_TRY IT_
Keeping every line intact, repeat the data word for word.

_MATERIAL TO PROCESS_

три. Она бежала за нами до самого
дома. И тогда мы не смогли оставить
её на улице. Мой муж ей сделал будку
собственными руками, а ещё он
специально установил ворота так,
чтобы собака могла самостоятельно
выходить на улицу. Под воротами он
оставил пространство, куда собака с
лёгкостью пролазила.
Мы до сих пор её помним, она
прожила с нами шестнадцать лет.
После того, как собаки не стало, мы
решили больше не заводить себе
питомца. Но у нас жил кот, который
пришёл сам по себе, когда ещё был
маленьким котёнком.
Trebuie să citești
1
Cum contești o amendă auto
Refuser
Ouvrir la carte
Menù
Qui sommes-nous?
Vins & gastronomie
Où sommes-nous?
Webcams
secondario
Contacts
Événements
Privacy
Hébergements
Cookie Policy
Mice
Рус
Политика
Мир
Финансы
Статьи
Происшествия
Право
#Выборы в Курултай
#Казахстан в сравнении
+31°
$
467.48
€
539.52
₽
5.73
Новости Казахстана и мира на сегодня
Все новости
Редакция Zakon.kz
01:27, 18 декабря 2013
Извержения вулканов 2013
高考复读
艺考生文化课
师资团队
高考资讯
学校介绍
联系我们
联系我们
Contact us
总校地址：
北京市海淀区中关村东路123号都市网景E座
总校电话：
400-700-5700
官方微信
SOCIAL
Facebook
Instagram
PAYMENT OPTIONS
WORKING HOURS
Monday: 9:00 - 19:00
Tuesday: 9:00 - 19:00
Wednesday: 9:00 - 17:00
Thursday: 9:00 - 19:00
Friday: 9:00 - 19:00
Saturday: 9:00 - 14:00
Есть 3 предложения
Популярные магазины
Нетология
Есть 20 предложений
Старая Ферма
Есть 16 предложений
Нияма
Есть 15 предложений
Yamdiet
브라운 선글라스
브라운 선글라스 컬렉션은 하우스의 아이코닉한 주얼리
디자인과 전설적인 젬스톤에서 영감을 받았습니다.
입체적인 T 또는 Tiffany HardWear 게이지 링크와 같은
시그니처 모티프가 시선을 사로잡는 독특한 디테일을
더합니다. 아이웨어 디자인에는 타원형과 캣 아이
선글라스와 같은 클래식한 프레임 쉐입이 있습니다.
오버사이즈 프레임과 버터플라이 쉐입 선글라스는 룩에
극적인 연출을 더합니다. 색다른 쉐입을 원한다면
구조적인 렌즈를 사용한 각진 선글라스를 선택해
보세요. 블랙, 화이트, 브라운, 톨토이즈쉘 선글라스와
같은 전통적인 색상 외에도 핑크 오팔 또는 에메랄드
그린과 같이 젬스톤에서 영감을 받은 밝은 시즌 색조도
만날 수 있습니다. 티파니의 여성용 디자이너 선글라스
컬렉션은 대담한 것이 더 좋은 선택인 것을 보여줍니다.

_SOLUTION TO THE EXERCISE_
три. Она бежала за нами до самого
дома. И тогда мы не смогли оставить
её на улице. Мой муж ей сделал будку
собственными руками, а ещё он
специально установил ворота так,
чтобы собака могла самостоятельно
выходить на улицу. Под воротами он
оставил пространство, куда собака с
лёгкостью пролазила.
Мы до сих пор её помним, она
прожила с нами шестнадцать лет.
После того, как собаки не стало, мы
решили больше не заводить себе
питомца. Но у нас жил кот, который
пришёл сам по себе, когда ещё был
маленьким котёнком.
Trebuie să citești
1
Cum contești o amendă auto
Refuser
Ouvrir la carte
Menù
Qui sommes-nous?
Vins & gastronomie
Où sommes-nous?
Webcams
secondario
Contacts
Événements
Privacy
Hébergements
Cookie Policy
Mice
Рус
Политика
Мир
Финансы
Статьи
Происшествия
Право
#Выборы в Курултай
#Казахстан в сравнении
+31°
$
467.48
€
539.52
₽
5.73
Новости Казахстана и мира на сегодня
Все новости
Редакция Zakon.kz
01:27, 18 декабря 2013
Извержения вулканов 2013
高考复读
艺考生文化课
师资团队
高考资讯
学校介绍
联系我们
联系我们
Contact us
总校地址：
北京市海淀区中关村东路123号都市网景E座
总校电话：
400-700-5700
官方微信
SOCIAL
Facebook
Instagram
PAYMENT OPTIONS
WORKING HOURS
Monday: 9:00 - 19:00
Tuesday: 9:00 - 19:00
Wednesday: 9:00 - 17:00
Thursday: 9:00 - 19:00
Friday: 9:00 - 19:00
Saturday: 9:00 - 14:00
Есть 3 предложения
Популярные магазины
Нетология
Есть 20 предложений
Старая Ферма
Есть 16 предложений
Нияма
Есть 15 предложений
Yamdiet
브라운 선글라스
브라운 선글라스 컬렉션은 하우스의 아이코닉한 주얼리
디자인과 전설적인 젬스톤에서 영감을 받았습니다.
입체적인 T 또는 Tiffany HardWear 게이지 링크와 같은
시그니처 모티프가 시선을 사로잡는 독특한 디테일을
더합니다. 아이웨어 디자인에는 타원형과 캣 아이
선글라스와 같은 클래식한 프레임 쉐입이 있습니다.
오버사이즈 프레임과 버터플라이 쉐입 선글라스는 룩에
극적인 연출을 더합니다. 색다른 쉐입을 원한다면
구조적인 렌즈를 사용한 각진 선글라스를 선택해
보세요. 블랙, 화이트, 브라운, 톨토이즈쉘 선글라스와
같은 전통적인 색상 외에도 핑크 오팔 또는 에메랄드
그린과 같이 젬스톤에서 영감을 받은 밝은 시즌 색조도
만날 수 있습니다. 티파니의 여성용 디자이너 선글라스
컬렉션은 대담한 것이 더 좋은 선택인 것을 보여줍니다.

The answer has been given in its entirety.